The world feels like it could be interesting. The characters don't feel bad, but, slightly underdeveloped. I am not sure I can hold it against the story though. Only 15 pages after all. 

The strongest critique that I can come up with is that, it felt weird for the first time those two Pegasi they bumped into to immediately start talking about differences in their culture's currency. Don't get me wrong, I love details like this.  I found it just a bit odd for it to be right out the gate considering the situation they were in. 

 >>/8748/
> I hadn't though much at all about that, other than I was going to hold to the scarcity of unicorns spoken of in Faust's 'pitch bible' - So, for every thousand earth ponies, there's a pterippus, and for about every hundred to a hundred-fifty (census data on this tribe is sketchy) pterippi you can find a unicorn.

> Breezy Blue was angry, and was directing her outburst to her flight companion, proclaiming


“These are descended from the canibal outcasts! Drifter ponies that lived somehow!
> But it was Breezy

who explained “maybe two hundred years ago? I guess? There were six families. Well. There were a dozen ponies and half were mares and half were stallions and half were related and I think it worked out to six families.”
Considering the family dynamics described here and that the farmer ponies are six families who were all cousins by this point (or five families that were cousins and one that died out from full and complete incest depending on how I take those rumors). Does ratio your describe of  Pegasi, Earth Ponies, and Unicrons still hold?

 >>/8873/
> Why don't you embrace that uncertainty? Let the story flow some and see where it takes you? 

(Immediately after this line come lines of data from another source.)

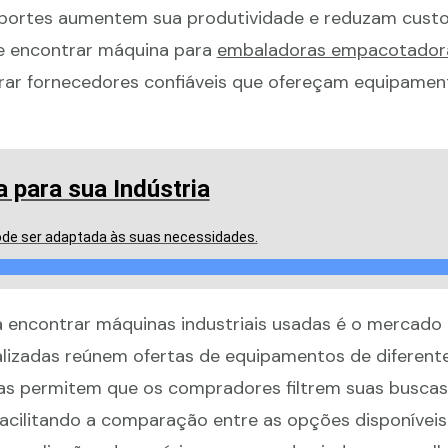
 portes aumentem sua produtividade e reduzam cust
de encontrar máquina para
embaladoras empacotadora
erar fornecedores confiáveis que ofereçam equipamen
 para sua Indústria
de ser adaptada às suas necessidades.
a encontrar máquinas industriais usadas é o mercado 
alizadas reúnem ofertas de equipamentos de diferent
mas permitem que os compradores filtrem suas buscas
acilitando a comparação entre as opções disponíveis.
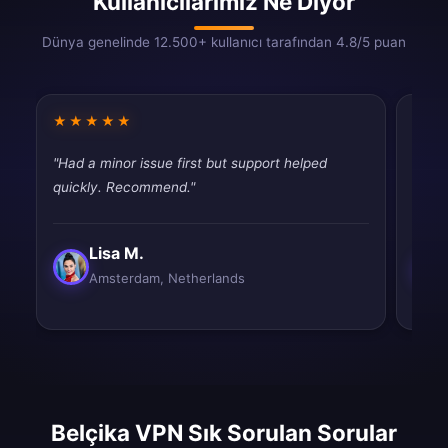
Kullanıcılarımız Ne Diyor
Dünya genelinde 12.500+ kullanıcı tarafından 4.8/5 puan
★★★★★
★★
"Had a minor issue first but support helped
"Good
quickly. Recommend."
drops
Lisa M.
Amsterdam, Netherlands
Belçika VPN Sık Sorulan Sorular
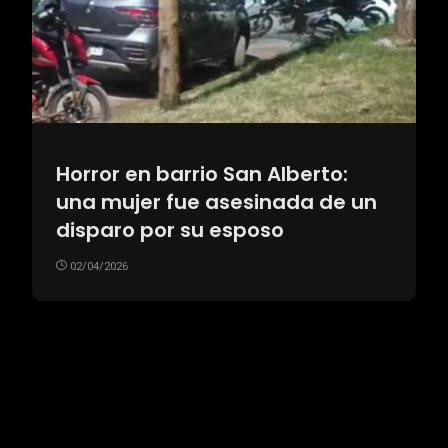
Horror en barrio San Alberto:
una mujer fue asesinada de un
disparo por su esposo
02/04/2026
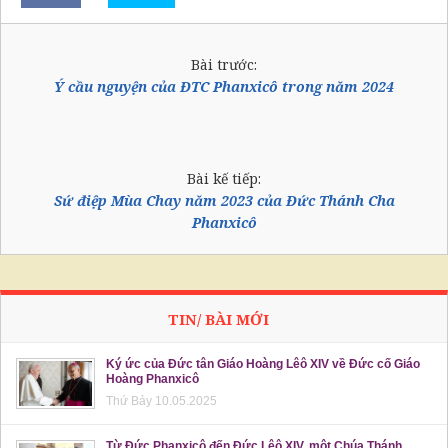
Bài trước:
Ý cầu nguyện của ĐTC Phanxicô trong năm 2024
Bài kế tiếp:
Sứ điệp Mùa Chay năm 2023 của Đức Thánh Cha
Phanxicô
TIN/ BÀI MỚI
Ký ức của Đức tân Giáo Hoàng Lêô XIV về Đức cố Giáo
Hoàng Phanxicô
Thứ Bảy 10.05.2025
Từ Đức Phanxicô đến Đức Lêô XIV, một Chúa Thánh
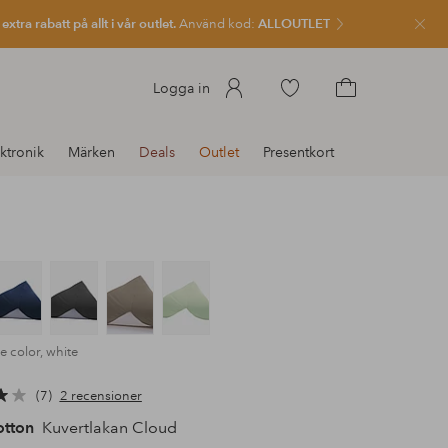
xtra rabatt på allt i vår outlet.
Använd kod:
ALLOUTLET
Stän
Gå
Logga in
till
Gå
favoritmarkerade
till
ktronik
Märken
Deals
Outlet
Presentkort
produkter
kundvagnen
e color, white
7
2 recensioner
otton
Kuvertlakan Cloud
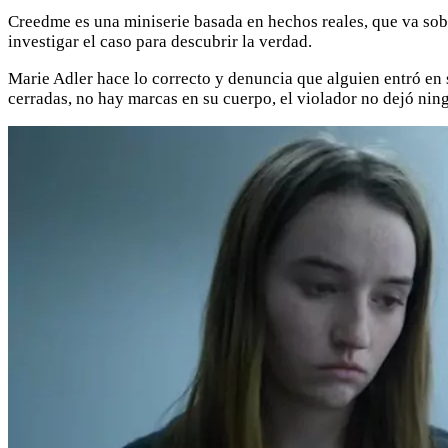
Creedme es una miniserie basada en hechos reales, que va sobr
investigar el caso para descubrir la verdad.
Marie Adler hace lo correcto y denuncia que alguien entró en s
cerradas, no hay marcas en su cuerpo, el violador no dejó nin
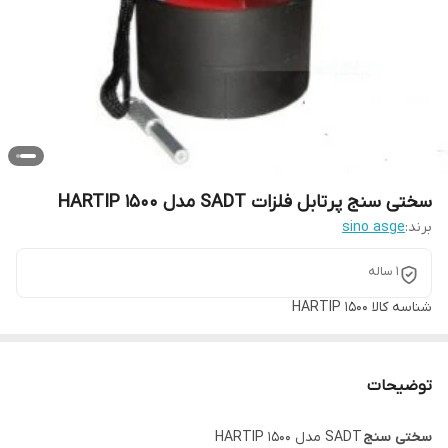
سختی سنج پرتابل فلزات SADT مدل HARTIP 1500
برند:
sino asge
1 ساله
شناسه کالا
HARTIP 1500
توضیحات
سختی سنج
SADT مدل HARTIP 1500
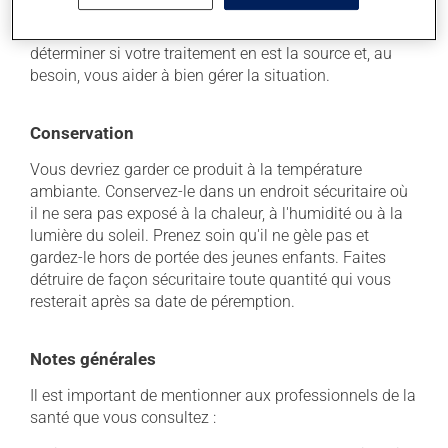
incommode, n'hésitez pas à en parler avec vos
professionnels de la santé. Ils pourront vous aider à
déterminer si votre traitement en est la source et, au
besoin, vous aider à bien gérer la situation.
Conservation
Vous devriez garder ce produit à la température
ambiante. Conservez-le dans un endroit sécuritaire où
il ne sera pas exposé à la chaleur, à l'humidité ou à la
lumière du soleil. Prenez soin qu'il ne gèle pas et
gardez-le hors de portée des jeunes enfants. Faites
détruire de façon sécuritaire toute quantité qui vous
resterait après sa date de péremption.
Notes générales
Il est important de mentionner aux professionnels de la
santé que vous consultez :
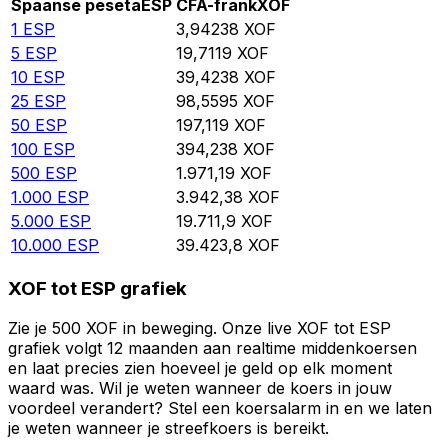
Spaanse peseta
ESP
CFA-frank
XOF
1
ESP
3,94238
XOF
5
ESP
19,7119
XOF
10
ESP
39,4238
XOF
25
ESP
98,5595
XOF
50
ESP
197,119
XOF
100
ESP
394,238
XOF
500
ESP
1.971,19
XOF
1.000
ESP
3.942,38
XOF
5.000
ESP
19.711,9
XOF
10.000
ESP
39.423,8
XOF
XOF tot ESP grafiek
Zie je 500 XOF in beweging. Onze live XOF tot ESP
grafiek volgt 12 maanden aan realtime middenkoersen
en laat precies zien hoeveel je geld op elk moment
waard was. Wil je weten wanneer de koers in jouw
voordeel verandert? Stel een koersalarm in en we laten
je weten wanneer je streefkoers is bereikt.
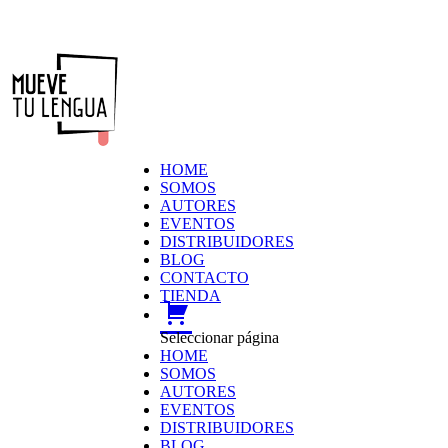
HOME
SOMOS
AUTORES
EVENTOS
DISTRIBUIDORES
BLOG
CONTACTO
TIENDA
carrito
Seleccionar página
HOME
SOMOS
AUTORES
EVENTOS
DISTRIBUIDORES
BLOG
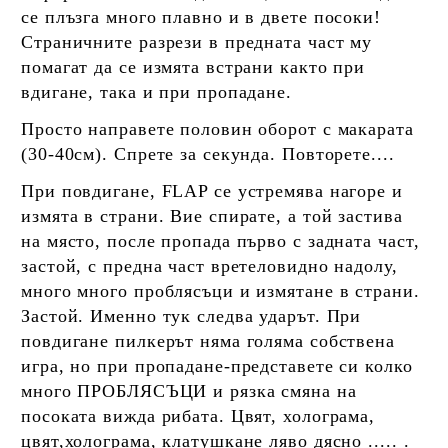
се плъзга много плавно и в двете посоки!
Страничните разрези в предната част му
помагат да се измята встрани както при
вдигане, така и при пропадане.
Просто направете половин оборот с макарата
(30-40см). Спрете за секунда. Повторете....
При повдигане, FLAP се устремява нагоре и
измята в страни. Вие спирате, а той застива
на място, после пропада първо с задната част,
застой, с предна част вретеловидно надолу,
много много проблясъци и измятане в страни.
Застой. Именно тук следва ударът. При
повдигане пилкерът няма голяма собствена
игра, но при пропадане-представете си колко
много ПРОБЛЯСЪЦИ и рязка смяна на
посоката вижда рибата. Цвят, холограма,
цвят,холограма, клатушкане ляво дясно ..... .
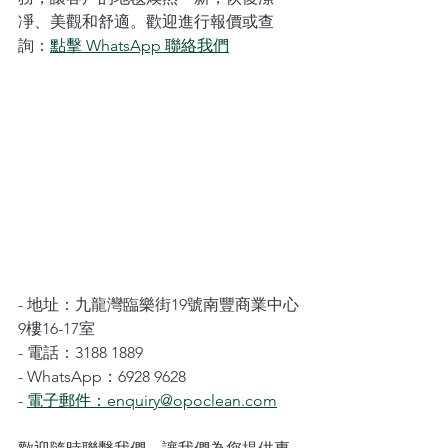
凈、美觀和舒適。歡迎進行報價或查
詢：
點擊 WhatsApp 聯絡我們
- 地址：九龍灣臨樂街19號南豐商業中心
9樓16-17室
- 電話：3188 1889
- WhatsApp：6928 9628
- 
電子郵件：enquiry@opoclean.com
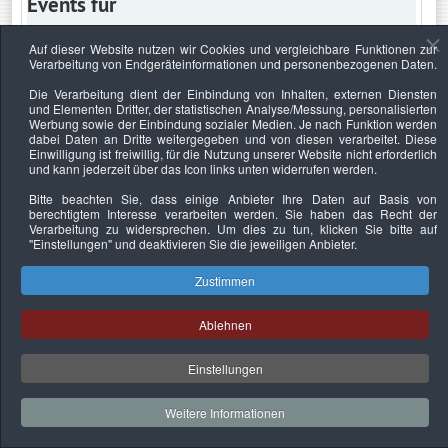
Events für
Auf dieser Website nutzen wir Cookies und vergleichbare Funktionen zur
Verarbeitung von Endgeräteinformationen und personenbezogenen Daten.
Freitag, 8. Mai 2026
Die Verarbeitung dient der Einbindung von Inhalten, externen Diensten
und Elementen Dritter, der statistischen Analyse/Messung, personalisierten
Keine Termine
Werbung sowie der Einbindung sozialer Medien. Je nach Funktion werden
dabei Daten an Dritte weitergegeben und von diesen verarbeitet. Diese
Einwilligung ist freiwillig, für die Nutzung unserer Website nicht erforderlich
und kann jederzeit über das Icon links unten widerrufen werden.
Bitte beachten Sie, dass einige Anbieter Ihre Daten auf Basis von
Datenschutzerklärung
Urheberrechtsnachweise
Nachhaltigkeit
berechtigtem Interesse verarbeiten werden. Sie haben das Recht der
Verarbeitung zu widersprechen. Um dies zu tun, klicken Sie bitte auf
Copyright © 2026. Bundesverband Deutscher
"Einstellungen"
und deaktivieren Sie die jeweiligen Anbieter.
Sachverständiger und Fachgutachter e.V..
Zustimmen
Ablehnen
Einstellungen
Weitere Informationen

That might not be so bad advice.

> It comes with the themes of Fallout and doing anything that isn't horror all the time.

Ah, I see what you mean.
 >>/8876/
> Starry Skies and his friends are on some sort of coming of age journey?
> Like, more than just them looking for their lost relative.

Right, and the only reason I bring Able Planter up is my expectation is he's living inside the caldera / 'cauldron' as some respected city official. Cue awkward reunion speech.

>  I found it just a bit odd for it to be right out the gate
Partly I was considering the discussion here about the Quicksilver thief - the accidentally immortal couple that met in a bar, and Roasting Hops asked if the guy was paying in pony bits or human gold, and I realized that I'd need currency for the kirin if the story was to be fleshed out.

Which, by the way I think that since the story I was basing those kirin on had them as relying on lightning-affinity magic, they probably have 'sparks' as their currency unit.
Maybe.

> five families that were cousins and one that died out
The inital piece had three families for sure, Skies and Planters and Farmers, but that wouldn't really be enough to maintain a healthy population for two hundred years. So some of the early work of building "the big city" was done by doomed isolationists who, yes, bred themselves out of existence so the rest of the community knew to have cultural processes for encouraging a broader, more robust gene pool.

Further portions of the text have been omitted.